PROBLEM: Print only the lines below, from the very first to the one containing "op basis van", exactly as they stand. Do not print pictures.
BEGIN SUPPLIED RECORDS
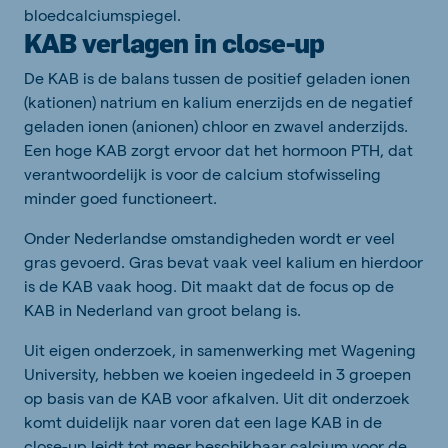
bloedcalciumspiegel.
KAB verlagen in close-up
De KAB is de balans tussen de positief geladen ionen
(kationen) natrium en kalium enerzijds en de negatief
geladen ionen (anionen) chloor en zwavel anderzijds.
Een hoge KAB zorgt ervoor dat het hormoon PTH, dat
verantwoordelijk is voor de calcium stofwisseling
minder goed functioneert.
Onder Nederlandse omstandigheden wordt er veel
gras gevoerd. Gras bevat vaak veel kalium en hierdoor
is de KAB vaak hoog. Dit maakt dat de focus op de
KAB in Nederland van groot belang is.
Uit eigen onderzoek, in samenwerking met Wagening
University, hebben we koeien ingedeeld in 3 groepen
op basis van de KAB voor afkalven. Uit dit onderzoek
komt duidelijk naar voren dat een lage KAB in de
close-up leidt tot meer beschikbaar calcium voor de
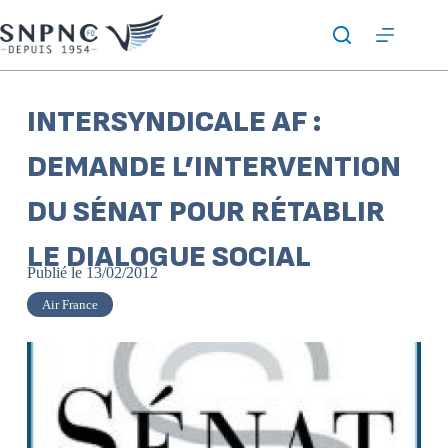
INTERSYNDICALE AF :
DEMANDE L’INTERVENTION
DU SÉNAT POUR RÉTABLIR
LE DIALOGUE SOCIAL
Publié le
13/02/2012
Air France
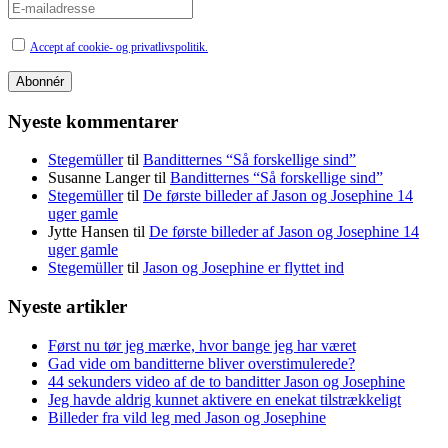
Accept af cookie- og privatlivspolitik.
Nyeste kommentarer
Stegemüller
til
Banditternes “Så forskellige sind”
Susanne Langer
til
Banditternes “Så forskellige sind”
Stegemüller
til
De første billeder af Jason og Josephine 14
uger gamle
Jytte Hansen
til
De første billeder af Jason og Josephine 14
uger gamle
Stegemüller
til
Jason og Josephine er flyttet ind
Nyeste artikler
Først nu tør jeg mærke, hvor bange jeg har været
Gad vide om banditterne bliver overstimulerede?
44 sekunders video af de to banditter Jason og Josephine
Jeg havde aldrig kunnet aktivere en enekat tilstrækkeligt
Billeder fra vild leg med Jason og Josephine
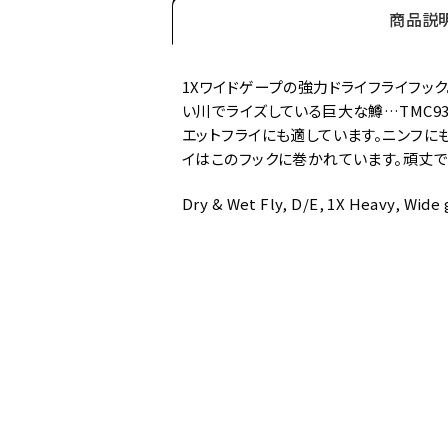
商品説
1Xワイドゲープの強力ドライフライフッ
い川でライズしている巨大な鱒…TMC9
エットフライにも適しています。ニンフに
イはこのフックに巻かれています。頑丈
Dry & Wet Fly, D/E, 1X Heavy, Wide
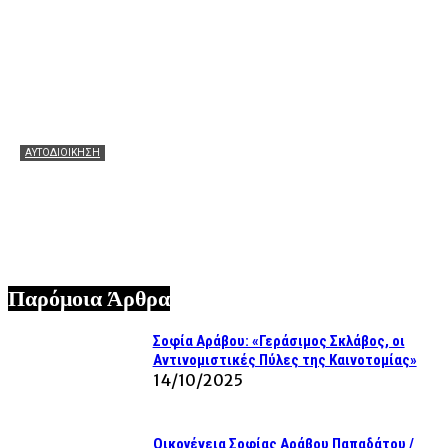
ΑΥΤΟΔΙΟΙΚΗΣΗ
Ο Άγγελος Αγγούριας ευχαριστεί θερμά τον Θεόφιλο
Μιχαλάτο για την αποκατάσταση του παλιού σχολείου
στο Καπανδρίτι
06/08/2026
Παρόμοια Άρθρα
Σοφία Αράβου: «Γεράσιμος Σκλάβος, οι
Αντινομιστικές Πύλες της Καινοτομίας»
14/10/2025
Οικογένεια Σοφίας Αράβου Παπαδάτου /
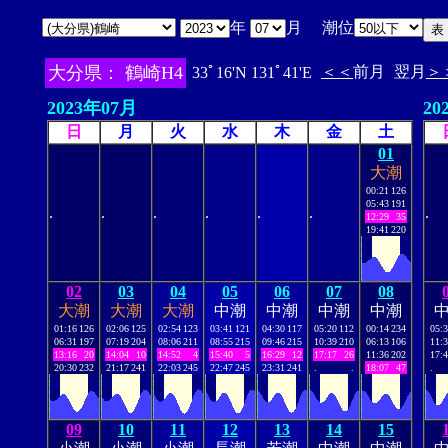
年
月 潮位
大分県： 鶴崎H4
＜＜
前月
翌月
＞
33ﾟ16'N 131ﾟ41'E
2023年07月
20
日
月
火
水
木
金
土
01
大潮
00:21
126
05:43
191
.
.
.
.
.
.
.
12:29
35
19:41
220
02
03
04
05
06
07
08
大潮
大潮
大潮
中潮
中潮
中潮
中潮
01:16
126
02:06
125
02:54
123
03:41
121
04:30
117
05:20
112
00:14
234
05:
06:31
197
07:19
204
08:06
211
08:55
215
09:46
215
10:39
210
06:13
106
11:
13:16
20
14:04
10
14:52
4
15:40
5
16:29
12
17:17
26
11:36
202
17:
20:30
232
21:17
241
22:03
245
22:47
245
23:31
241
.
.
18:07
47
.
09
10
11
12
13
14
15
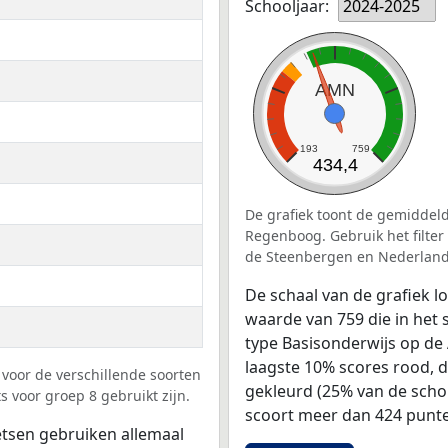
Schooljaar:
2024-2025
AMN
193
759
434,4
De grafiek toont de gemiddeld
Regenboog. Gebruik het filter
de Steenbergen en Nederland
De schaal van de grafiek 
waarde van 759 die in het 
type Basisonderwijs op de
laagste 10% scores rood, 
voor de verschillende soorten
gekleurd (25% van de scho
 voor groep 8 gebruikt zijn.
scoort meer dan 424 punte
tsen gebruiken allemaal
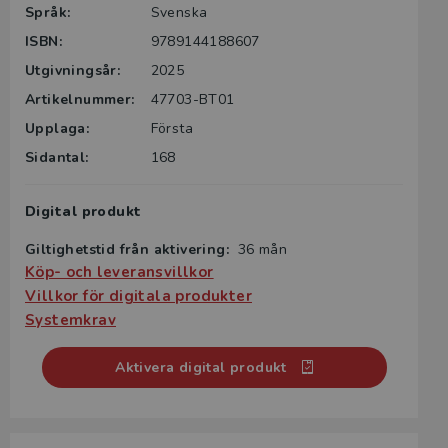
formation
Språk:
Svenska
ISBN:
9789144188607
Utgivningsår:
2025
ar på ett
Artikelnummer:
47703-BT01
Upplaga:
Första
Sidantal:
168
Digital produkt
Giltighetstid från aktivering:
36 mån
Köp- och leveransvillkor
Villkor för digitala produkter
Systemkrav
Aktivera digital produkt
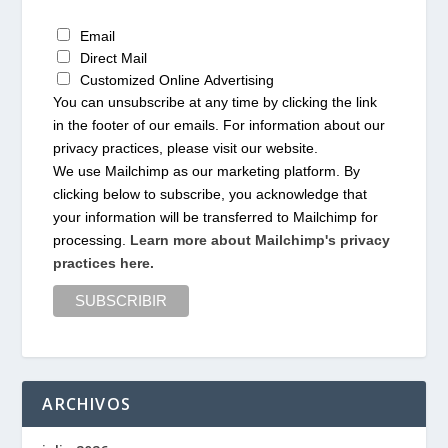
Email
Direct Mail
Customized Online Advertising
You can unsubscribe at any time by clicking the link
in the footer of our emails. For information about our
privacy practices, please visit our website.
We use Mailchimp as our marketing platform. By
clicking below to subscribe, you acknowledge that
your information will be transferred to Mailchimp for
processing.
Learn more about Mailchimp's privacy
practices here.
ARCHIVOS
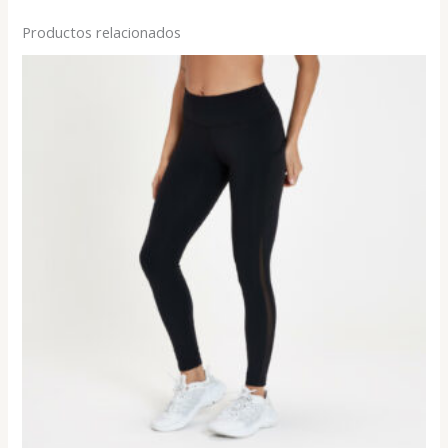
Productos relacionados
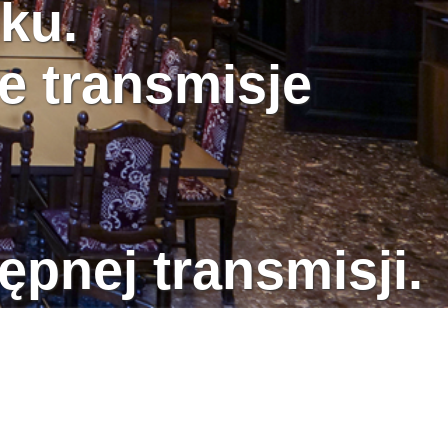
ku.
e transmisje
ępnej transmisji.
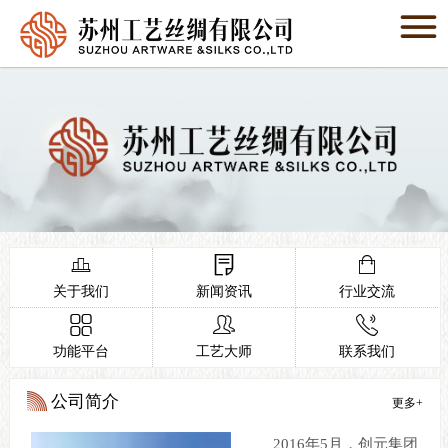

网站首页

关于我们

新闻资讯

功能平台

工艺大师




联系我们

关于我们
新闻资讯
行业交流



在线商城

功能平台
工艺大师
联系我们
公司简介
更多+
2016年5月，创元集团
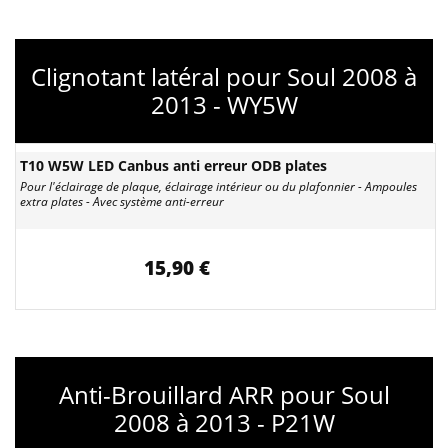
Clignotant latéral pour Soul 2008 à
2013 - WY5W
T10 W5W LED Canbus anti erreur ODB plates
Pour l'éclairage de plaque, éclairage intérieur ou du plafonnier - Ampoules
extra plates - Avec système anti-erreur
15,90 €
Anti-Brouillard ARR pour Soul
2008 à 2013 - P21W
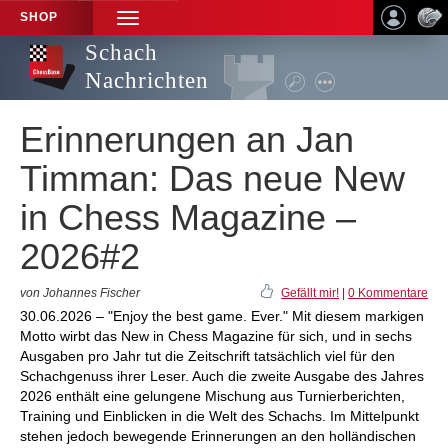
SHOP
TOGGLE
NAVIGATION
Schach
Nachrichten
Erinnerungen an Jan
Timman: Das neue New
in Chess Magazine –
2026#2
von Johannes Fischer
Gefällt mir!
|
0 Kommentare
30.06.2026 – "Enjoy the best game. Ever." Mit diesem markigen
Motto wirbt das New in Chess Magazine für sich, und in sechs
Ausgaben pro Jahr tut die Zeitschrift tatsächlich viel für den
Schachgenuss ihrer Leser. Auch die zweite Ausgabe des Jahres
2026 enthält eine gelungene Mischung aus Turnierberichten,
Training und Einblicken in die Welt des Schachs. Im Mittelpunkt
stehen jedoch bewegende Erinnerungen an den holländischen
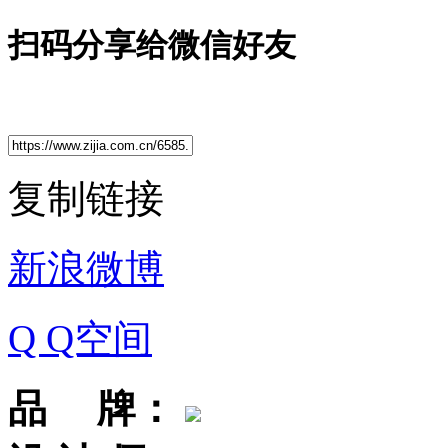
扫码分享给微信好友
复制链接
新浪微博
Q Q空间
品 牌：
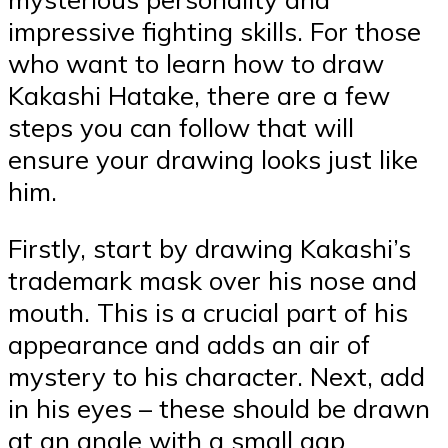
impressive fighting skills. For those
who want to learn how to draw
Kakashi Hatake, there are a few
steps you can follow that will
ensure your drawing looks just like
him.
Firstly, start by drawing Kakashi’s
trademark mask over his nose and
mouth. This is a crucial part of his
appearance and adds an air of
mystery to his character. Next, add
in his eyes – these should be drawn
at an angle with a small gap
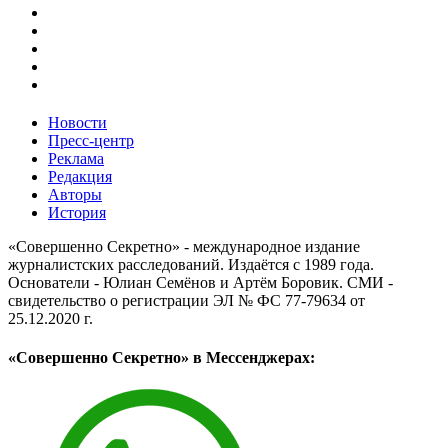
Новости
Пресс-центр
Реклама
Редакция
Авторы
История
«Совершенно Секретно» - международное издание
журналистских расследований. Издаётся с 1989 года.
Основатели - Юлиан Семёнов и Артём Боровик. CМИ -
свидетельство о регистрации ЭЛ № ФС 77-79634 от
25.12.2020 г.
«Совершенно Секретно» в Мессенджерах:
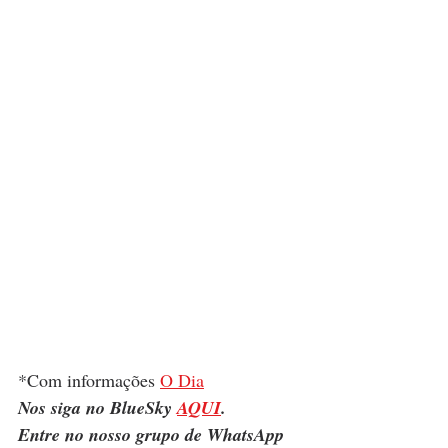
*Com informações 
O Dia
Nos siga no BlueSky 
AQUI
.
Entre no nosso grupo de WhatsApp 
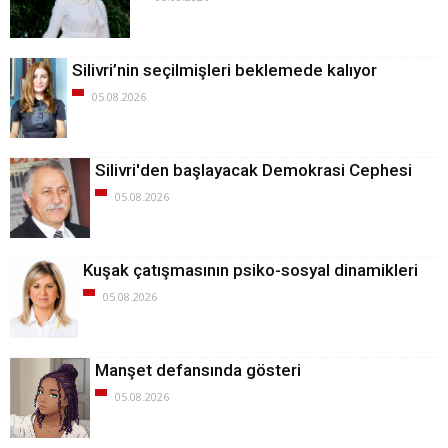
Silivri’nin seçilmişleri beklemede kalıyor
05.08.2026
Silivri'den başlayacak Demokrasi Cephesi
05.08.2026
Kuşak çatışmasının psiko-sosyal dinamikleri
05.08.2026
Manşet defansında gösteri
05.08.2026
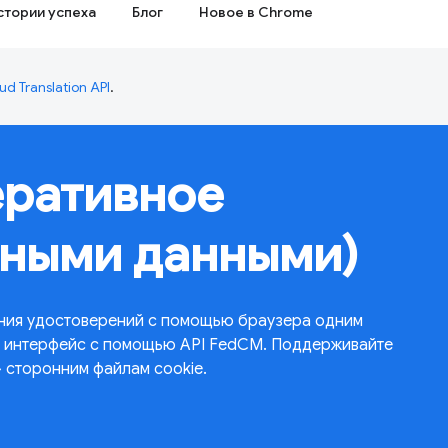
стории успеха
Блог
Новое в Chrome
ud Translation API
.
еративное
тными данными)
ния удостоверений с помощью браузера одним
ий интерфейс с помощью API FedCM. Поддерживайте
» сторонним файлам cookie.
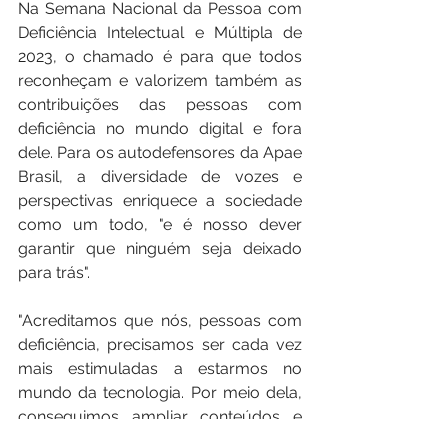
Na Semana Nacional da Pessoa com 
Deficiência Intelectual e Múltipla de 
2023, o chamado é para que todos 
reconheçam e valorizem também as 
contribuições das pessoas com 
deficiência no mundo digital e fora 
dele. Para os autodefensores da Apae 
Brasil, a diversidade de vozes e 
perspectivas enriquece a sociedade 
como um todo, "e é nosso dever 
garantir que ninguém seja deixado 
para trás".
"Acreditamos que nós, pessoas com 
deficiência, precisamos ser cada vez 
mais estimuladas a estarmos no 
mundo da tecnologia. Por meio dela, 
conseguimos ampliar conteúdos e 
trazer ideias para modificar a 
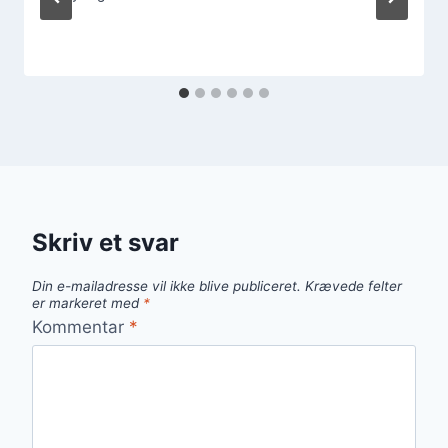
Skriv et svar
Din e-mailadresse vil ikke blive publiceret.
Krævede felter
er markeret med
*
Kommentar
*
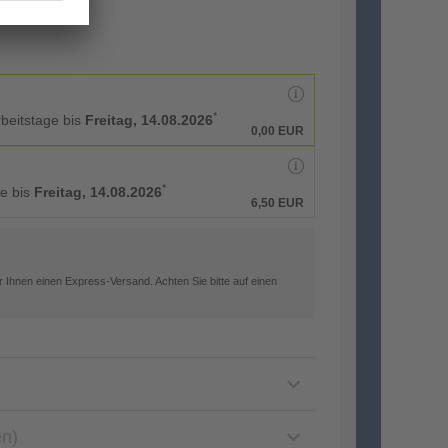
*
rbeitstage bis
Freitag, 14.08.2026
0,00 EUR
*
ge bis
Freitag, 14.08.2026
6,50 EUR
 Ihnen einen Express-Versand. Achten Sie bitte auf einen
en)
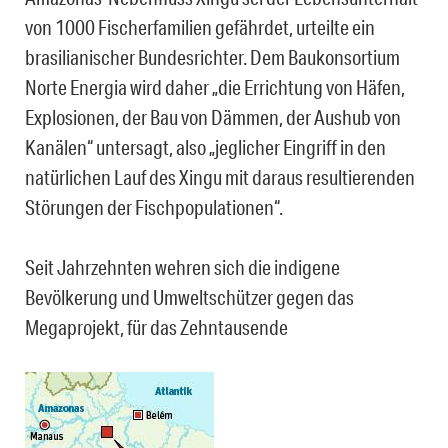
von 1000 Fischerfamilien gefährdet, urteilte ein
brasilianischer Bundesrichter. Dem Baukonsortium
Norte Energia wird daher „die Errichtung von Häfen,
Explosionen, der Bau von Dämmen, der Aushub von
Kanälen“ untersagt, also „jeglicher Eingriff in den
natürlichen Lauf des Xingu mit daraus resultierenden
Störungen der Fischpopulationen“.
Seit Jahrzehnten wehren sich die indigene
Bevölkerung und Umweltschützer gegen das
Megaprojekt, für das Zehntausende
END SUPPLIED RECORDS
THE COMPLETED TASK:
bloedcalciumspiegel.
KAB verlagen in close-up
De KAB is de balans tussen de positief geladen ionen
(kationen) natrium en kalium enerzijds en de negatief
geladen ionen (anionen) chloor en zwavel anderzijds.
Een hoge KAB zorgt ervoor dat het hormoon PTH, dat
verantwoordelijk is voor de calcium stofwisseling
minder goed functioneert.
Onder Nederlandse omstandigheden wordt er veel
gras gevoerd. Gras bevat vaak veel kalium en hierdoor
is de KAB vaak hoog. Dit maakt dat de focus op de
KAB in Nederland van groot belang is.
Uit eigen onderzoek, in samenwerking met Wagening
University, hebben we koeien ingedeeld in 3 groepen
op basis van de KAB voor afkalven. Uit dit onderzoek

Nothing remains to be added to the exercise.